A more nuanced approach needed

The Department of Justice (DOJ) is flexing its muscles in regard to cryptocurrency as it seeks to raise awareness of its ability to bring charges related to crypto crime. The DOJ has long been investigating Binance since 2018 and there has been recent speculation that Digital Currency Group, owner of crypto lender Genesis, is also under scrutiny. This is part of a wider trend set by the SEC to take action against both Genesis and Gemini for breaking securities laws last week. While the news seemed almost comical to some people entrenched within the crypto world, those further outside the community took it with more gravity, gaining clarity that the US government is actively involved in crackdowns on criminal activity involving cryptocurrency.

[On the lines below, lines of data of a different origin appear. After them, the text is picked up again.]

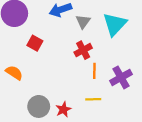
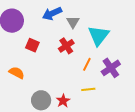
cyan triangle: (115, 24) -> (99, 36), moved
red cross: (83, 50) -> (66, 46), moved
orange line: (94, 71) -> (87, 64), turned 32

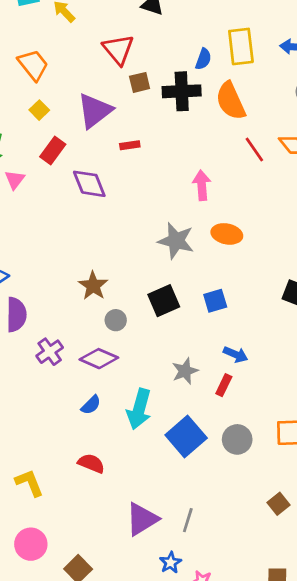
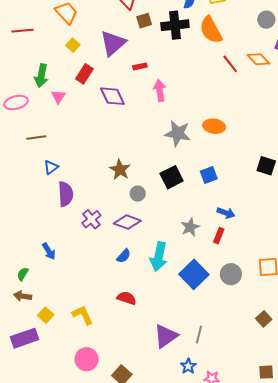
pink arrow: (202, 185) -> (160, 90), moved

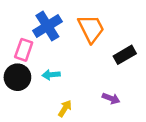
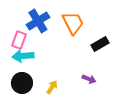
cyan arrow: (51, 75) -> (23, 56), moved, size x1.5
black circle: (17, 77) -> (22, 83), moved

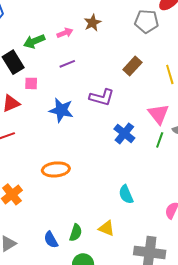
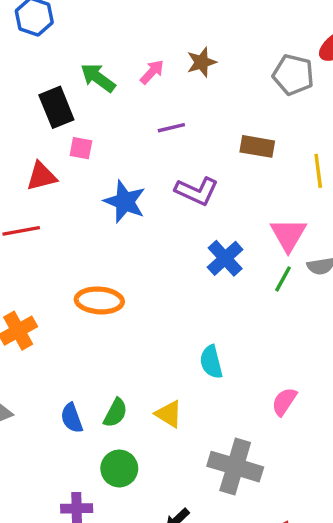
pink arrow: (65, 33) -> (152, 72), turned -35
green arrow: (34, 41) -> (98, 78), turned 50
purple line: (67, 64) -> (171, 128), moved
brown rectangle: (132, 66) -> (257, 146), turned 48

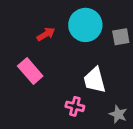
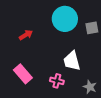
red arrow: (46, 34) -> (26, 35), moved
pink rectangle: (30, 71) -> (23, 74), moved

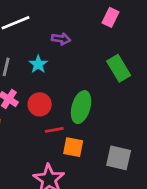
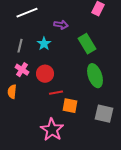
green rectangle: (119, 68) -> (87, 44), moved
green ellipse: (81, 107) -> (95, 76), moved, turned -35

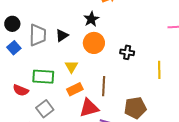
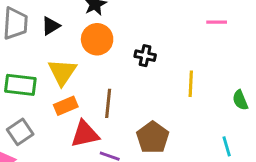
yellow triangle: (71, 67) -> (62, 72), size x1.5
brown pentagon: (135, 108) -> (153, 137), turned -30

However, the government’s approach to crypto regulation should be measured and well thought out. It is important to strike a balance between protecting investors and promoting innovation and growth in the crypto industry. Hasty restrictions and overregulation can stifle the growth of the crypto market and hinder its potential to revolutionize the financial industry. The attack on Bitzlato by the government was seen as weak and not well thought out with many making multiple jokes about the situation.

It is also important to note that not all crypto-related activities are illegal or pose a risk to investors. The government should focus on targeting illegal activities, such as money laundering and fraud, rather than penalizing legitimate crypto businesses and investors.

The US government’s crackdown on crypto crimes is indeed a necessary step to ensure the safety of investors and the integrity of the crypto market. However, it is important for the government to take a measured approach and not stifle innovation and growth in the crypto industry. The crypto market has the potential to revolutionize the financial industry, and it is important for the government to support its growth while protecting investors from illegal activities.